Should the applicant’s pleadings be read narrowly?

48.     The board’s submission argued for an extremely narrow reading of the applicant’s pleadings, such that “the only point actually pleaded by reference to the [2001 regulations] is a contention that a rule exists that the structures above and below ground must be shown and this did not occur.”  I don’t see it as appropriate to read core ground 6 in such a very narrow manner.  Furthermore, the board contended that, as regards ground 26, “[t]his plea is crafted exclusively in the language of European law assessments”.  That may be so, but core ground 6 insofar as it refers to the 2001 regulations is not so limited. 

49.     I don’t accept the implicit point that if a general claim is made with particulars provided in later paragraphs, and the particulars don’t flesh out all aspects, then the non-fleshed-out aspects fall away.  That is to read pleadings in the narrowest possible sense and of course massively incentivises prolixity.  The key criterion is, needless to say, justice, which includes the concept of giving acceptable notice of the point being made.  Here the point is acceptably clear - there were inadequate details of the design contrary to the 2001 regulations.  Admittedly, it took the applicant a long time to identify which particular provision of the 2001 regulations was the relevant one, and perhaps also what exact details weren’t specified, but that hasn’t in fact caused any injustice to the other parties or inhibited them from endeavouring to counter the point. 
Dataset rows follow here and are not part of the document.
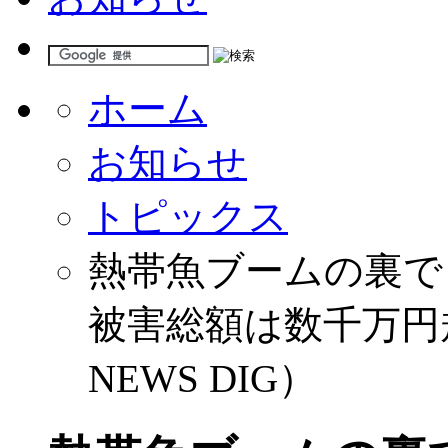
ホーム
お知らせ
トピックス
熱帯魚ブームの裏
被害総額は数千万円
NEWS DIG）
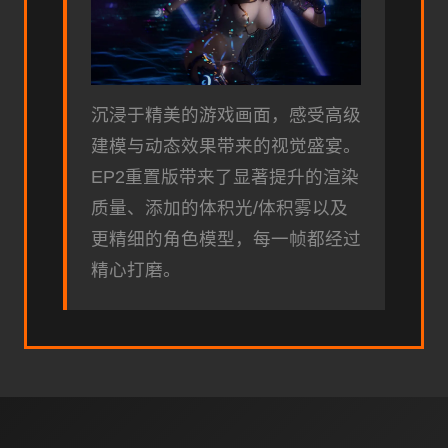
沉浸于精美的游戏画面，感受高级
建模与动态效果带来的视觉盛宴。
EP2重置版带来了显著提升的渲染
质量、添加的体积光/体积雾以及
更精细的角色模型，每一帧都经过
精心打磨。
Does the application fall short of adequate detail as alleged at core ground 6?

50.     Given my conclusion that the point is adequately pleaded, I now turn to the merits of that point.  Does the application fall short of the required detail, for domestic law purposes, as alleged in core ground 6?
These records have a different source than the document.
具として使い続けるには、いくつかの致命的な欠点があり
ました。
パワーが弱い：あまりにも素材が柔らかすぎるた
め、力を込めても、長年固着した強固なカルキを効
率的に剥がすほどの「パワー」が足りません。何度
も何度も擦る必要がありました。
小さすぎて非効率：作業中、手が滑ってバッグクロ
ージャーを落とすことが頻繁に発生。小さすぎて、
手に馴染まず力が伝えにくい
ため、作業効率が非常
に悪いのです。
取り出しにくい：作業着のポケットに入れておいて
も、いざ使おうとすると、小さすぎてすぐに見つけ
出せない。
51.     Article 214(1) of the 2001 regulations includes the following requirements: “[s]ubject to sub-article (2), when making an application for strategic infrastructure development, the applicant shall send to the Board - (a) 10 copies of the plans and particulars of the proposed development (including any plans, particulars or other information indicated by the Board under article 210(2) and of the EIAR and, where the application is accompanied by an NIS, of the NIS ...”.

52.     While the concept of “plans and particulars” isn’t defined by the regulation, it must mean something specific - in particular something specifically measured and capable of being drawn on a plan.  That can’t include a widely variable design envelope.  Otherwise one wouldn’t be talking about a plan, still less particulars. 

53.     The board replies that having regard to condition 8, “these specific design details must be agreed within the range set out in the application documentation submitted by the notice party developer as well as the scope of the EIA and appropriate assessment (“AA”) carried out by the Board. In other words, the developer is not at large to deviate from the ‘design envelope’ which is permitted by the Board in its permission.”  That’s as may be, but of course that isn’t the point - the question is not whether the developer is at large, but whether the application included the required plans and particulars.

54.     The board also contends that everything was assessed on a worst case basis and that this is sufficient.  Unfortunately, I don’t consider the “worst-case scenario” defence as really being an answer.  It amounts to saying that, to take one of the matters at issue, the blades are going to be of some length, totally unspecified apart from a maximum.  Does that amount to providing “plans and particulars” of the development?  I think not.  Specifying particulars of the works for which permission is sought is the statutory obligation - not to seek permission for a project that is open-ended at one end of the scale and which could be anything up to a maximum specified.  The statutory nature of the required plans and particulars means this can’t be converted into an unreasonableness challenge as the board predictably contended. 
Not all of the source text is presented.